Furthermore you should get familiar with the zone system as it is needed here.

Setting up the gui

The gui looks like this:

 windowDef Desktop
 {
   	rect      0,0,640,480
   	nocursor 1
        
       windowDef background_map
       {
               rect      64,48, 512, 394
               background "guis/automap/map_of"
               visible 1
       }
       ...
       // Required include for inventory map
       #include "guis/readables/inventory_map.guicode"	
 }

In our case guis/automap/map_of is the file that holds the startmap. Where the dots are you have to add the following code for each area visible on the map.

   windowDef nameOfArea
   {
        rect 100,100,380,300
        background "path_to_imagefile"
        visible "gui::gui_XYZ"
   }

- nameOFArea can be choosen as you like, but each name must be unique and it makes sense to make it recogniseable

- path_to_imagefile holds the path to the image to be drawn. Where nothing gets drawn the image should be transparent

- the gui variable gui::gui_XYZ determines whether the image is visible or not. XYZ is the name of the corresponding location entity. You can easely get typos, so if something isn't working this is the first place to check

Note that all pictures are using the same area of the gui. This easens the setup, but must be taken into account when creating the images for the map.

The entity Definition

   entityDef atdm:automap
   {
       "inherit"			"atdm:map_base"
       "editor_usage"		"game map of terrain for player" // THIS ONLY SHOWS IN ENTITY INSPECTOR
       "inv_name"			"Map" // SHOWS IN PLAYER'S INVENTORY.
       "inv_icon"			"guis/assets/game_maps/map_of_icon.tga"
       "gui"				"guis/automap/automap.gui"
       "scriptobject"	"inventory_automap"
   }

The important parts here are the gui spawnarg, letting it use the before mentioned gui, and the scriptobject spawnarg.

The script object

The scriptobject as well as an example setup can be found here

The main difference to a normal map is the updateLoop, which gets executed every few milliseconds.

   void inventory_automap::updateLoop()
   {
       string loc;
       while(1)
       {
           loc=$player1.getLocation().getName();
           loc="gui_"+loc;
           setKey(loc,1);
           sys.wait(0.1);
       }
   }

As you can see it is pretty short. The only thing it does is retrieving the name of the location the player is currently in and pass this to the gui. Than it waits for 100 ms.

Example: The player is in a location which contains an info_location entity named kitchen. This value gets read out and passed to the variable loc. Than the gui_ string is added on front, so loc is now gui_kitchen. (Remember the gui variable earlier on?) This value gets than set to 1. This will not have an effect if the value is already set to 1, but it doesn't hurt either.

Conclusion

It is quite simple to setup a fully functional automap. The main effort for the mapper is to actually draw the map.

Additions

It is possible to extent the functionality of the automap. This will however require changes to the scriptobject.

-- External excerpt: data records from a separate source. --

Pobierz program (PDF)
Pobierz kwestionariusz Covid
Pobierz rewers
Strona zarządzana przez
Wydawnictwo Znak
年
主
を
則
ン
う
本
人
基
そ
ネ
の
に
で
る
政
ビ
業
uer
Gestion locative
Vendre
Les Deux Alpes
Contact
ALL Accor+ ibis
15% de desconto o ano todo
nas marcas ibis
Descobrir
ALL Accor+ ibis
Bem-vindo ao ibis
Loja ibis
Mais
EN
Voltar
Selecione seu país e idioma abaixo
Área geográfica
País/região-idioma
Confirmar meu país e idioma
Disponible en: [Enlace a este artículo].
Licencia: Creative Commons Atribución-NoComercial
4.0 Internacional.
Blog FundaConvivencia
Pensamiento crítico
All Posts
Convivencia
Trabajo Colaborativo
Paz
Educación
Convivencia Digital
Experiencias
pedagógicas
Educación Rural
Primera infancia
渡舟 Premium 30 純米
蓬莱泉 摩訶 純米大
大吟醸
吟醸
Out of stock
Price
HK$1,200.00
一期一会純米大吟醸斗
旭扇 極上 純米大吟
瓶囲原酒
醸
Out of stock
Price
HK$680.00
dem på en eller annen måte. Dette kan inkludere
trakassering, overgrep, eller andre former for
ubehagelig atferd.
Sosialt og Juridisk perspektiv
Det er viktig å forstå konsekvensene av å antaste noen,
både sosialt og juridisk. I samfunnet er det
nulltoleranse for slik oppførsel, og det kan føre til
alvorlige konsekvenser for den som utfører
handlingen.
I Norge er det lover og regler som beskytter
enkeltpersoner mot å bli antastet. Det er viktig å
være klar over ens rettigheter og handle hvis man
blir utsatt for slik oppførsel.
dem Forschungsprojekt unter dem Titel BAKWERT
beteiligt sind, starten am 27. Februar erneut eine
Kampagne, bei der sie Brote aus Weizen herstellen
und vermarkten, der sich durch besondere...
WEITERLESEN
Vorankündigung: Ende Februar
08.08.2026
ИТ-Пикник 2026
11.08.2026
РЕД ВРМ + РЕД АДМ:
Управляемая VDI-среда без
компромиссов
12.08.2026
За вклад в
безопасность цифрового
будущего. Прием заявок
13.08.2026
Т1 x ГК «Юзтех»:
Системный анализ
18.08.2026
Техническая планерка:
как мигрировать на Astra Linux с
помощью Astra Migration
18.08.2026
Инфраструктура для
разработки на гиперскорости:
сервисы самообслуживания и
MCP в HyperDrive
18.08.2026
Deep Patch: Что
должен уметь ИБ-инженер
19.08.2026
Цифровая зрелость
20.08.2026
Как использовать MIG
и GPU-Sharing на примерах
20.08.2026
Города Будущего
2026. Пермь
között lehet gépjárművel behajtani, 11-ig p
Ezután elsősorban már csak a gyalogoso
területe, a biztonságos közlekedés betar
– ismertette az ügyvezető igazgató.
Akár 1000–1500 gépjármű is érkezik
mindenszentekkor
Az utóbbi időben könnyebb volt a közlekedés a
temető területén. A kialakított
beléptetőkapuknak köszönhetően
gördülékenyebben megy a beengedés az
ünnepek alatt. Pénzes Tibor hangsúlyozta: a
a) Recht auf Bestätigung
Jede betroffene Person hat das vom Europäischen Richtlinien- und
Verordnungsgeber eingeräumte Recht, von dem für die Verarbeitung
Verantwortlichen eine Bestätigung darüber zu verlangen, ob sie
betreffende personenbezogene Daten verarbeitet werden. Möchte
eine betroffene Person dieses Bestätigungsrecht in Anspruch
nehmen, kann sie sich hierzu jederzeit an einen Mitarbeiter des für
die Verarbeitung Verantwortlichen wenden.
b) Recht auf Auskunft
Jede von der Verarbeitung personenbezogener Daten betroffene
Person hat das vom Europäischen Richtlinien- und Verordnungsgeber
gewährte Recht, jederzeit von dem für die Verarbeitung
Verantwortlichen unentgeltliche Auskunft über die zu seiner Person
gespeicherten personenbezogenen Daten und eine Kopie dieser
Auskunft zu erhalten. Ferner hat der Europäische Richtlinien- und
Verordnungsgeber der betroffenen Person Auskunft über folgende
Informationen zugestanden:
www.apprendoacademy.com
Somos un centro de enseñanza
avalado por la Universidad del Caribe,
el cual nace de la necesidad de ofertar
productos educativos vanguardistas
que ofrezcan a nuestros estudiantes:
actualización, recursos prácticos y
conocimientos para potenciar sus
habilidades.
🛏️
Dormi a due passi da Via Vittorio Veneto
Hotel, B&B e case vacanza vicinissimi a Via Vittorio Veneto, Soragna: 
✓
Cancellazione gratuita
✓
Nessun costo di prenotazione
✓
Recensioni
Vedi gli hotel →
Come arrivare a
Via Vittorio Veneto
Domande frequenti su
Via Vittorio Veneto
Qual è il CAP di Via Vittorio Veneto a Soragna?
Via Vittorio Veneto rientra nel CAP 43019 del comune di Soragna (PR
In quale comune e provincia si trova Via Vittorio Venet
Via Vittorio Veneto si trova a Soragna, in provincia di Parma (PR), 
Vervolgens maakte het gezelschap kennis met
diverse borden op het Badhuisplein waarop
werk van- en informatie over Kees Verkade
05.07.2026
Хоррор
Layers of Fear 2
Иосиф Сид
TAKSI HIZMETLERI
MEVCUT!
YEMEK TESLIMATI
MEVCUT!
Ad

You can setup Objectives where the player has to explore a certain percentage of the map (like in Mission #13 in Thief2: The Metal Age). This requires to set the percentage values you want each location to have on the respective location entities. You can than read them out in the update loop. To avoid the same values to be added up several times you would also need to keep track of which locations have already been counted. A global scripting variable keeps track of the percentage already discovered by the player and sets the respective mission objective to successful once it reaches the desired amount.

You can have maps that mark areas where you already have been and were you currently are. This requires alering the gui, too, as you have to specify the colors to be used for hilighting depending on whether the player is still in an area or not.

Similar to the images you can have text added to the map, like little notes that become visible once a condition is met (the player reads a note or similar). See here for more info on how to setup the gui.